▶ [EXERCISE AIM]:
Within the entries below, the lines from the one with "中核派活動家らが「高市打倒、8・6式典粉砕！」" through the one with "ممکن است قیمت" are to be set down exactly, both ends kept.

▶ [AVAILABLE DATA]:
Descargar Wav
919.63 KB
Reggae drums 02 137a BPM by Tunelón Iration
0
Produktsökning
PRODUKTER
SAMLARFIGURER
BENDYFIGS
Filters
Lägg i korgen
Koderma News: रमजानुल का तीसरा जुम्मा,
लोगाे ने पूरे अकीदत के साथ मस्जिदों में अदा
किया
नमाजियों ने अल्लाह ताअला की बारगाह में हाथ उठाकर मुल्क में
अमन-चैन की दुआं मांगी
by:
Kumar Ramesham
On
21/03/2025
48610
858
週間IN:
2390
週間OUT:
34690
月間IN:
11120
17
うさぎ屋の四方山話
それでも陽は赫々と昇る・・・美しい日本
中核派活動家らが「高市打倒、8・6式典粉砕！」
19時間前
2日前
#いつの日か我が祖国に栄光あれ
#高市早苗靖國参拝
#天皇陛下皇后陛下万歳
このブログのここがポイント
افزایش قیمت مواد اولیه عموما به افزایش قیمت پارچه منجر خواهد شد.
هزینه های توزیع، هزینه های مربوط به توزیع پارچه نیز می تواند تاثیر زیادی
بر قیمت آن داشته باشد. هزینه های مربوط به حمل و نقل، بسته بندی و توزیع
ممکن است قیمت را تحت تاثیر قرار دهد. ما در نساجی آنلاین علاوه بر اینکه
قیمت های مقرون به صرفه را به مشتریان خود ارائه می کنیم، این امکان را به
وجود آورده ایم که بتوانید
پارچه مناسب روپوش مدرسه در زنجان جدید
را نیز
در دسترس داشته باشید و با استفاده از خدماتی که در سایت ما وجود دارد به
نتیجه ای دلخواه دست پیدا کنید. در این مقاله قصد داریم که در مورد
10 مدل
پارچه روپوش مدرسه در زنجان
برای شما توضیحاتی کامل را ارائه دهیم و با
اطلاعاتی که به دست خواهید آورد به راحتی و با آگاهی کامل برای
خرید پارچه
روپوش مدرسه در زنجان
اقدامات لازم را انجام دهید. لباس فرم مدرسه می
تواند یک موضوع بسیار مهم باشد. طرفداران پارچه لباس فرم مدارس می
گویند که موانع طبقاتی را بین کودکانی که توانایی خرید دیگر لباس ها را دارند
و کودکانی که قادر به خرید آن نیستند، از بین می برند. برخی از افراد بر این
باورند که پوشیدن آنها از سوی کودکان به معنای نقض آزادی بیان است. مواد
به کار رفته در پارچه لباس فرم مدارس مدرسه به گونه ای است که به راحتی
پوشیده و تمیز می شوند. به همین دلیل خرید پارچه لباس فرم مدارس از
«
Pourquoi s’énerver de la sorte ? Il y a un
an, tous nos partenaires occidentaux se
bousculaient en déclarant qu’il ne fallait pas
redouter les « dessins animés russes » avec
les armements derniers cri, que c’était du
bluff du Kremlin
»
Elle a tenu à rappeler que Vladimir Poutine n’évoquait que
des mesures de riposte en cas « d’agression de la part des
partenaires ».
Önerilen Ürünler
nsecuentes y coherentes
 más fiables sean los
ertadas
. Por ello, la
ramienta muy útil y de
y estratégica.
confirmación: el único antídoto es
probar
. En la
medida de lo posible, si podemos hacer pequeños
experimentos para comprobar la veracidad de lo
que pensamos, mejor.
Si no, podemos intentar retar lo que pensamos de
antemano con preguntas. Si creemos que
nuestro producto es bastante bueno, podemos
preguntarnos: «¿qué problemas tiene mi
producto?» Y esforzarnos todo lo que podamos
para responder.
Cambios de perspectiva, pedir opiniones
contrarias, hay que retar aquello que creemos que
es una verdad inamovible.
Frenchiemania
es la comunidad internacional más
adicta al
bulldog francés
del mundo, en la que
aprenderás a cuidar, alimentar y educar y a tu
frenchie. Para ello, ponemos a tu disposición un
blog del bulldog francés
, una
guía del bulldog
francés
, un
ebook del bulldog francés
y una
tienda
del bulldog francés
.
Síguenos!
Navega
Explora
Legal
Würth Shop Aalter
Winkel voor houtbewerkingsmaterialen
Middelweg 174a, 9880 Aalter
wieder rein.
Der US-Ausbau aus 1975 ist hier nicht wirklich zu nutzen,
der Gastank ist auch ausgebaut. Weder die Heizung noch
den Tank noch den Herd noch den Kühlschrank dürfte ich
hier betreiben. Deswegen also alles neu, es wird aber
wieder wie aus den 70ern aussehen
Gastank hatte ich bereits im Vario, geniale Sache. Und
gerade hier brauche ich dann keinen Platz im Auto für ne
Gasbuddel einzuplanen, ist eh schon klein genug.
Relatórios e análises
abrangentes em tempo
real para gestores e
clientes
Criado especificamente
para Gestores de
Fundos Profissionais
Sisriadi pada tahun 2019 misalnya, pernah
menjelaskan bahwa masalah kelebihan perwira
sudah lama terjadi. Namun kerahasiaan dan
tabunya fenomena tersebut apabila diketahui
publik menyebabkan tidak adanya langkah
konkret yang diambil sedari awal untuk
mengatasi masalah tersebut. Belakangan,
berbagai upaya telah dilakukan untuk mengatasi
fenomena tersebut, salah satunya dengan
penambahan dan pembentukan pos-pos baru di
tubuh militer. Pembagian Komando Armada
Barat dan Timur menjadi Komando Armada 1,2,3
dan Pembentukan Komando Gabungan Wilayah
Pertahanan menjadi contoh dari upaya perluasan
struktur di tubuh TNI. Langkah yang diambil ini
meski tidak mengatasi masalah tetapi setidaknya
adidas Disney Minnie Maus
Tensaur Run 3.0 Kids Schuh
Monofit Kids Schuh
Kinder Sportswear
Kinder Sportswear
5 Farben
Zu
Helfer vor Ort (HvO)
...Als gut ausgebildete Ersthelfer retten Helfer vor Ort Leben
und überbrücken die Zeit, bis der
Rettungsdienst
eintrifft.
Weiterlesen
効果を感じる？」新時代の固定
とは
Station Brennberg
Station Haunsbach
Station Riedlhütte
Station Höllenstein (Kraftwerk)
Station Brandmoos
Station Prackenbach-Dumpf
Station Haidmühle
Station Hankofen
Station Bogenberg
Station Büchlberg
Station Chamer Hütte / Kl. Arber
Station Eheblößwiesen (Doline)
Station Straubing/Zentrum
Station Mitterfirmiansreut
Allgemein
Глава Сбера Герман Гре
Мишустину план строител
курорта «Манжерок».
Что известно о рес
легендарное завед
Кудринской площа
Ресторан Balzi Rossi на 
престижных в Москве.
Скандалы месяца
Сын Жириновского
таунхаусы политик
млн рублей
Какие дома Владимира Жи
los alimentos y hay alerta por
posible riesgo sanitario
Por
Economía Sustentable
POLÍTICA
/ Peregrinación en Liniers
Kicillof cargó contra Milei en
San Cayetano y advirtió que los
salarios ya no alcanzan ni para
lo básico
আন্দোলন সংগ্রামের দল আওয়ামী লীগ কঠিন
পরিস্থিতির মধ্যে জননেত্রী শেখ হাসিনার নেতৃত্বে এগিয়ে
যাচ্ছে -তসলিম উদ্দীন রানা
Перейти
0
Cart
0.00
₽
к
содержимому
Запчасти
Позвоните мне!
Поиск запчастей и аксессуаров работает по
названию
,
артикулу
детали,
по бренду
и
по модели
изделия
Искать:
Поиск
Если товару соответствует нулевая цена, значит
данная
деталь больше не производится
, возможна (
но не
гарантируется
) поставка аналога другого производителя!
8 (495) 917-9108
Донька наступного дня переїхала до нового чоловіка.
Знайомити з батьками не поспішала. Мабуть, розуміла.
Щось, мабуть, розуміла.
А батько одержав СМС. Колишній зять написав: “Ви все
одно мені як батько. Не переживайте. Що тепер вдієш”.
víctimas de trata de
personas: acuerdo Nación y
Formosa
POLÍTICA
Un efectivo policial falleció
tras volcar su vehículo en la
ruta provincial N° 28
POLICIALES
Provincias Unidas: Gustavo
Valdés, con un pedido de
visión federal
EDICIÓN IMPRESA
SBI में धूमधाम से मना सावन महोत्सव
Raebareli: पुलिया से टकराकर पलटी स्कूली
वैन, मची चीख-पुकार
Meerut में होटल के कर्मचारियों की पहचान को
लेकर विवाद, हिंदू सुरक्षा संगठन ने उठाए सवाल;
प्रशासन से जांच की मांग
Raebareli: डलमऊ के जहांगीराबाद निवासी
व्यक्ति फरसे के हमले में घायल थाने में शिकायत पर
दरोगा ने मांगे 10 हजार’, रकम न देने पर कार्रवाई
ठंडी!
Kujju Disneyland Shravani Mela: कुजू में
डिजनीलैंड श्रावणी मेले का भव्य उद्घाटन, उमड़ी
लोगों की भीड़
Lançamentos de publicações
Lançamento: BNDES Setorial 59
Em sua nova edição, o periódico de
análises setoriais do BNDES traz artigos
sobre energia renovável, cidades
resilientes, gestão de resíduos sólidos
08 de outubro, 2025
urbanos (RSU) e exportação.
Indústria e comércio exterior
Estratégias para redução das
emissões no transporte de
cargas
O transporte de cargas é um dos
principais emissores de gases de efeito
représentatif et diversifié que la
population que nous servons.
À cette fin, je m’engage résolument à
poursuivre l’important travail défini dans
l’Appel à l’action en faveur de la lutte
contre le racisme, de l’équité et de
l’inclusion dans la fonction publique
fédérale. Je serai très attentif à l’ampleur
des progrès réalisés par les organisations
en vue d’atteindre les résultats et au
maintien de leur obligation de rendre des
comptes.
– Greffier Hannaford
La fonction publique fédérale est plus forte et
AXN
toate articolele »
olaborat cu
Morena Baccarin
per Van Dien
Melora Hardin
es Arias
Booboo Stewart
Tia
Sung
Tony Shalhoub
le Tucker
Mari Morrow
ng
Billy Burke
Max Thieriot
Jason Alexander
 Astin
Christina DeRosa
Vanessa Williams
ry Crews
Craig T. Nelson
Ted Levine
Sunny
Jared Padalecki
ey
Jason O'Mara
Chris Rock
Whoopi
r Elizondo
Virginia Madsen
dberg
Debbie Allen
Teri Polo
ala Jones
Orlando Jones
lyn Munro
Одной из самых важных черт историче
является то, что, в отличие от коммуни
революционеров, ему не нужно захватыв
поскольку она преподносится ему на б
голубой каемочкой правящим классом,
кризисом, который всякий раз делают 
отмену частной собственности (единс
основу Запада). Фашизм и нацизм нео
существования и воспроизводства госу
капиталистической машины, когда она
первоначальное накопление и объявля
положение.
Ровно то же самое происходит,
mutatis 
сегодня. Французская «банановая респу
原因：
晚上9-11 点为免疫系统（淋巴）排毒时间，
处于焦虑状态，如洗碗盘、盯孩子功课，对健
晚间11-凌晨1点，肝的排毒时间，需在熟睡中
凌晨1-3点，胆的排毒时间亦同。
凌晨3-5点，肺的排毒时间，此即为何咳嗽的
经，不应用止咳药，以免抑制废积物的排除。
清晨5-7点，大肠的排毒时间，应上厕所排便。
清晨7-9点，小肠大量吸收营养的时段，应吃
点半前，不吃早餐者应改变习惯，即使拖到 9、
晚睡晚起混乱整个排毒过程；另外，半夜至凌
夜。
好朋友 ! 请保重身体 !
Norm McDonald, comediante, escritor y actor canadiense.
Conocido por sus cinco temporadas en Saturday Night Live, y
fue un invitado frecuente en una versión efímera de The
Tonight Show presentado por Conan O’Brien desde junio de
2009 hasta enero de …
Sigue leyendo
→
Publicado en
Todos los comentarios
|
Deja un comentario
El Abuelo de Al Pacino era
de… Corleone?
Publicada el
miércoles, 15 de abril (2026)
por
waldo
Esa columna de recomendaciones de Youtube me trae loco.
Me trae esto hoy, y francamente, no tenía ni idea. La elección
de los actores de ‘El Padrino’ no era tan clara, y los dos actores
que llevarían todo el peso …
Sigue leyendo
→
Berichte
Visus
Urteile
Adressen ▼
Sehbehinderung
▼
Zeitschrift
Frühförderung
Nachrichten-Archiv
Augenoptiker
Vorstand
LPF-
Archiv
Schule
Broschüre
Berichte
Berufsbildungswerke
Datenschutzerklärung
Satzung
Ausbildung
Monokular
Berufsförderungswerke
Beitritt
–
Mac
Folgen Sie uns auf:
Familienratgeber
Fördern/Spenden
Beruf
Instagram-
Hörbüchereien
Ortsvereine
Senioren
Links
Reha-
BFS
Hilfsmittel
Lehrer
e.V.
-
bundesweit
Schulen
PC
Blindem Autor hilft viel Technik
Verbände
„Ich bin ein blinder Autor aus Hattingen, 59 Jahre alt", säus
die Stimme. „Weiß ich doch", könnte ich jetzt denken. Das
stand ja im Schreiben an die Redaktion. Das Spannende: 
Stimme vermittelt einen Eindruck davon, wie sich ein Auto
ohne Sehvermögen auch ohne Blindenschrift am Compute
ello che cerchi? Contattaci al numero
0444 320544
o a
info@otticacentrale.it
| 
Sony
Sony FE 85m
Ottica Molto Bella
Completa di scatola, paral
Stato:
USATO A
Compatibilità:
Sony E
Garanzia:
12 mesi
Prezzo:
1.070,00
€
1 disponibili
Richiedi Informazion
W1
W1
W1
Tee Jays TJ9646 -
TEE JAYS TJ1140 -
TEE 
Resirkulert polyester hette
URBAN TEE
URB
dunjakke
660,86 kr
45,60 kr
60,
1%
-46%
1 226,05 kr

▶ [SOLVED PROBLEM]:
中核派活動家らが「高市打倒、8・6式典粉砕！」
19時間前
2日前
#いつの日か我が祖国に栄光あれ
#高市早苗靖國参拝
#天皇陛下皇后陛下万歳
このブログのここがポイント
افزایش قیمت مواد اولیه عموما به افزایش قیمت پارچه منجر خواهد شد.
هزینه های توزیع، هزینه های مربوط به توزیع پارچه نیز می تواند تاثیر زیادی
بر قیمت آن داشته باشد. هزینه های مربوط به حمل و نقل، بسته بندی و توزیع
ممکن است قیمت را تحت تاثیر قرار دهد. ما در نساجی آنلاین علاوه بر اینکه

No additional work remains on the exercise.